L’agevolazione delle attività dei Fondi pensione fra i diversi Stati oppure il trasferimento dei Fondi fra di essi, rimuovendo gli ostacoli burocratici, potrebbe incidere positivamente sulle imprese interessate e i loro dipendenti, a prescindere dallo Stato membro in cui operano, grazie all’accentramento della gestione dei servizi pensionistici offerti.
Per questi motivi si punta alla creazione di un contesto sempre più uniforme dei prodotti di previdenza complementare, incentivando al contempo la mobilità della forza lavoro ed è una impostazione rinvenibile anche nella proposta di regolamento sui PanEuropean Personal Pensions.
In quest’ottica entro la fine del mese di giugno dovrebbe essere varata da parte della Commissione europea, una proposta legislativa sui PEPP (Pan-European Personal Pension product). Lo scopo è quello di introdurre un prodotto pensionistico paneuropeo ad adesione individuale che andrà ad aggiungersi ai prodotti già esistenti a livello nazionale, senza comprometterne il funzionamento o alterarne in alcun modo la disciplina, insomma una sorta di PIP europeo.

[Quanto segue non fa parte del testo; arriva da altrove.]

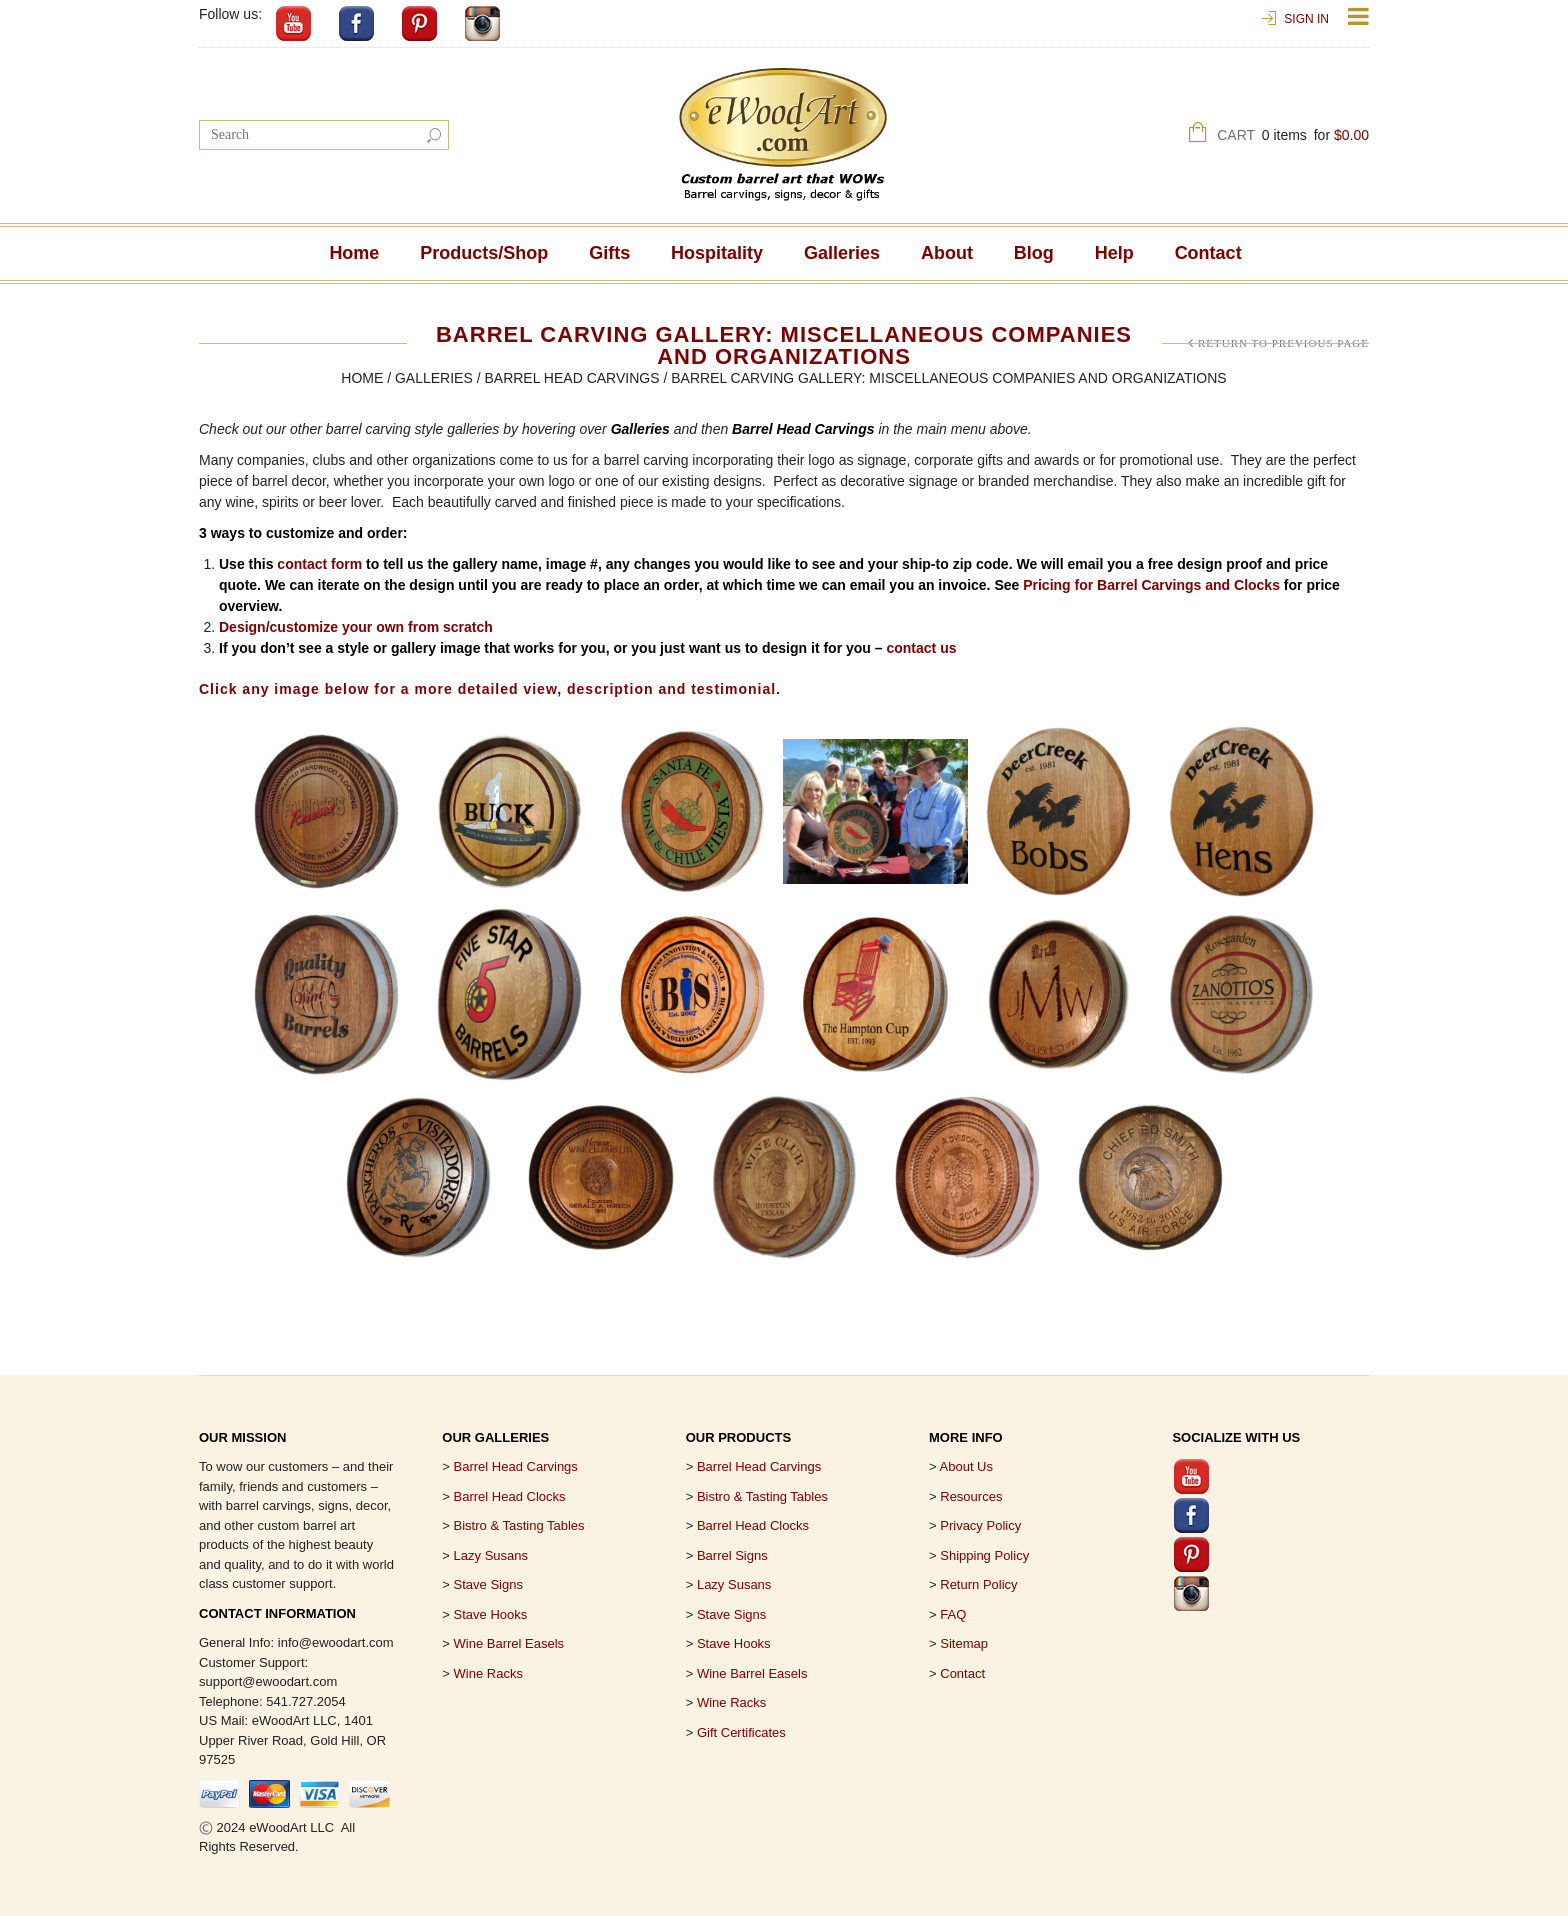  I want to click on Stave Signs, so click(488, 1584).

Inoltre l’EIOPA, l’Autorità di vigilanza europea delle assicurazioni e delle pensioni aziendali e professionali,lo scorso 7 marzo 2017 ha avviato un’indagine conoscitiva per la definizione di un quadro normativo omogeneo delle forme di previdenza complementare a contribuzione definita (Pan-European occupational DC). Tali cambiamenti daranno una spinta all’aumento delle adesioni anche in Italia, con un prodotto strutturato a livello comunitario il lavoratore iscritto può con maggiore tranquillità spostarsi da un paese membro all’altro senza dover attivare nessuna procedura di portabilità, riscatto o trasferimento.